[69] Nu Kroisos volledig was ingelicht, stuurde hij gezanten naar Sparta met geschenken en een verzoek tot bondgenootschap. Ze hadden van hem instructies gekregen wat ze precies moesten zeggen, en daar aangekomen zeiden ze: “Wij zijn door Kroisos, koning van de Lydiërs en andere volken, gestuurd en zijn boodschap luidt: ‘Lakedaimoniërs, de god heeft geadviseerd om vriendschap te sluiten met de Grieken. Mij wordt verteld dat jullie de leiders van Griekenland zijn, en daarom doe ik op jullie een beroep, want ik wil vriend en bondgenoot van jullie zijn zonder list en bedrog.’”[1]
Dat liet Kroisos via gezanten aan hen verkondigen. De Lakedaimoniërs hadden zelf al kennis genomen van de voorspelling die Kroisos had gekregen,[2] en waren ingenomen met de komst van de Lydiërs: ze zwoeren trouw en sloten een vriendschapsverdrag en een bondgenootschap. Kroisos had hen overigens in het verleden diverse goede diensten bewezen. De Lakedaimoniërs hadden bijvoorbeeld gezanten naar Sardes gestuurd om er goud te kopen dat zij wilden gebruiken voor een standbeeld van Apollo[3] dat tegenwoordig op de Thornax in Lakonia staat,[4] maar toen ze ervoor wilden betalen, kregen ze het van Kroisos cadeau.
Een vriendschapsgeschenk
[70] Om die redenen accepteerden de Lakedaimoniërs het bondgenootschap én, omdat hij aan hen de voorkeur gaf boven alle Grieken en hen als vrienden koos. Zij stonden open voor zijn voorstel, méér nog, zij lieten een mengvat van brons maken en rondom aan de buitenkant van de rand diermotieven aanbrengen. Het had een inhoud van 786 liter[5] en ze lieten het bezorgen, omdat zij ook van hun kant Kroisos een geschenk wilden geven.

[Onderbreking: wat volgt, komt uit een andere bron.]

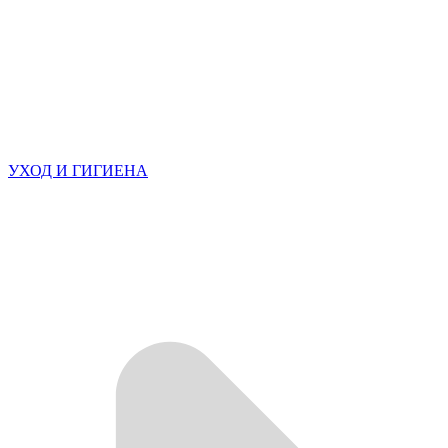
УХОД И ГИГИЕНА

Dat mengvat is niet in Sardes aangekomen en dit zijn de twee uiteenlopende verklaringen daarvoor. De Lakedaimoniërs beweren dat, toen het mengvat op zijn weg naar Sardes in de buurt van Samos was gekomen, de Samiërs er lucht van kregen, met oorlogsschepen erop afvoeren en het in beslag namen.[6] Volgens de Samiërs echter hebben de Lakedaimoniërs, toen ze niet op tijd waren met de bezorging en hoorden dat Sardes was gevallen en Kroisos gevangen genomen, het mengvat op Samos verkocht. Privé personen hebben het gekocht en opgesteld in het Heraion.[7] Het kan zijn dat de verkopers, teruggekeerd in Sparta, beweerden dat ze door de Samiërs waren beroofd.
[1] De laatste vier woorden maken blijkbaar deel uit van een vaste formule bij vriendschapsverzoeken.
[2] Zie hfdst. 53.
[3] Wschl. wordt hier een standbeeld van Apollo Pythaios bedoeld, zoals beschreven door Pausanias (Perihegesis 3.19.2).

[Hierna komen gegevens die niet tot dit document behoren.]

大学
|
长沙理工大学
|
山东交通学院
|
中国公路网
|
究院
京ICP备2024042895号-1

[4] Pausanias vergelijkt dit beeld van Apollo Pythaios met dat van de god in Amyklai ten zuiden van Sparta; vanwege de hogere status van de laatstgenoemde hebben de Lakedaimoniërs het goud van Kroisos hieraan besteed (Perihegesis 3.10.8).

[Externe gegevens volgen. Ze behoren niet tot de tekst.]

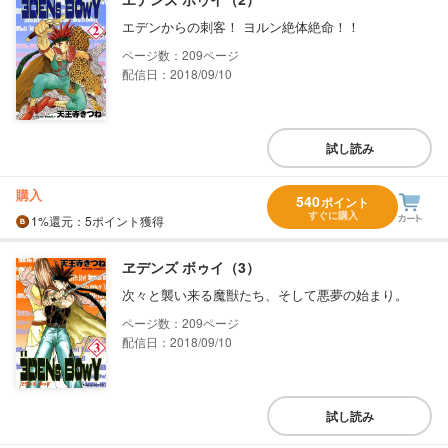
エデンからの刺客！ ヨルン絶体絶命！！
209
配信日：2018/09/10
試し読み
購入
540
ポイント
すぐに購入
1%
還元
：5ポイント獲得
ヱデンズ ボゥイ（3）
次々と襲い来る魔獣たち、そして悪夢の始まり。
209
配信日：2018/09/10
試し読み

[5] De brontekst spreekt over dertig amforen (voor de berekening vgl. hfdst. 51).
[6] Represaillemaatregelen van Spartaanse kant konden niet uitblijven (zie boek 3, hfdst. 47).
[7] Heiligdom gewijd aan Hera, de beschermgodin van het eiland Samos (vgl. boek 3, hfdst. 60); overigens doet de precisie waarmee de schrijver het mengvat beschrijft, vermoeden dat hij het met eigen ogen heeft aanschouwd.